The only other current answer (by DT Cooper) is factually wrong. He's misunderstood the link he references and so the 30 - 40 years he's quotes has no baring on your question.
Orbits
Lets first understand how orbits work. If there are no perturbations (drag, solar pressure etc.,) then objects will stay in the orbit they start in forever. This is an idealised view of orbits as we're assuming there are no perturbations - in practice this never happens.
Perturbations
These are anything that can alter an orbit, alter doesn't have to mean reduce the altitude/cause reentry - some perturbations can act to have the opposite effect. The key perturbation in calculating how long an object stays in orbit depends on the orbits characteristics - lower orbits are overwhelmingly ruled by atmospheric drag, in higher orbits this can be negligible.
Orbit lifetime
How long an object stays in orbit can usually be simply put down to the drag on the object. Drag decreases exponentially with altitude, so a small increase in altitude results in a significantly longer orbit lifetime. Here's a good rough estimate:
Satellite Altitude Lifetime
200 km 1 day
300 km 1 month
400 km 1 year
500 km 10 years
700 km 100 years
900 km 1000 years
(Satellite orbit lifetimes)
You can see that an increase of a few hundred km in altitude results in roughly a 10 times increase in orbit lifetime. But as I said this is exponential.. so increasing beyond 900 km would give you more than a 10 times increase.

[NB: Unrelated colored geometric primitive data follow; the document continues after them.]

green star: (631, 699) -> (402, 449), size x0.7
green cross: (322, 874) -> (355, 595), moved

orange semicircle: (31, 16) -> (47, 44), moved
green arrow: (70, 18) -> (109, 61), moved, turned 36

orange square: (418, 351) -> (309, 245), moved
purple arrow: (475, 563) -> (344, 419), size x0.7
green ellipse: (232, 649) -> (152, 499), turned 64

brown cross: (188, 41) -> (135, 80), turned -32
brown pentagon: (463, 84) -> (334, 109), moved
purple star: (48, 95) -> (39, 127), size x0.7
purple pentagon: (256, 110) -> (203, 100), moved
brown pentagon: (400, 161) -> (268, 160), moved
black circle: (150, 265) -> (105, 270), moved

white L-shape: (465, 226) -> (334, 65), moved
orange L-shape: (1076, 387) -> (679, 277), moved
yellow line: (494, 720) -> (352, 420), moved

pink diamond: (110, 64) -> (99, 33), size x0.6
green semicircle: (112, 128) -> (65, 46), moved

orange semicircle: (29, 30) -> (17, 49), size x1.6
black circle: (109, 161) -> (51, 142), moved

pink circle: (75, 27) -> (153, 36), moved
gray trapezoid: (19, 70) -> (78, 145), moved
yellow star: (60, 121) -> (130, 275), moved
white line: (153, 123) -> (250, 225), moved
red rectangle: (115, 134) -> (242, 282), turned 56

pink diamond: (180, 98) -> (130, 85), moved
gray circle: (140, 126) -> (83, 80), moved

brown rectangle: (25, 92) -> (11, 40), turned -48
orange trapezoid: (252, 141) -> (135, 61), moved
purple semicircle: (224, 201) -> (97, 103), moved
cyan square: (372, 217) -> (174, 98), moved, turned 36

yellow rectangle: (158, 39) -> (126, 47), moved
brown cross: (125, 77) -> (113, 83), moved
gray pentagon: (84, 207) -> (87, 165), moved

For your question you've asked about objects lasting 1000's of years... so I'd suggest looking at altitude beyond 1,000 km.
How Drag Works
The above data is for satellites, but that's a very specific type of object. Drag is a force it's not a velocity - this means that the effect drag has is dependent on the mass of your object. This comes down to F = ma (or for us: a = F/m). But even this isn't a good enough level of detail because we need to know what the drag area (sometimes called cross sectional area, or wetted area) is for your object(s). Drag force is a function of the size of your object - specifically the area that your object takes up when moving through the fluid. If your object is long, thin and flies like a dart then it's drag area is very small, if it's more like a ball then it's drag area is much bigger. Objects at 1,000 km altitude with a very low mass but large drag area (eg, thin pieces of metal plate) could easily deorbit much more quickly than the graph above suggests - this is all due to the ratio of the drag area and the mass.
Some final thoughts
You've said it would be an extremely dense cloud at higher orbits. Have a think about how much mass that might be required for this dense cloud. If your objects are, say, 0.1 kg each at 1,000 km altitude in a range of +/- 1km and covering from pole to pole then you're talking about a volume of 1,368,000,000 km3 (that's 1.3 billion km3). If you want a 0.1 kg object every km3 (which isn't all that dense of a could) then you'd need 136,800,000 kg of mass in orbit - 136,800 metric tonnes. That is unimaginable, even for such a low density cloud. That's not to say a cloud of 1 object per km3 isn't prohibitive to launching more satellites - just be careful when you describe a dense cloud in orbit.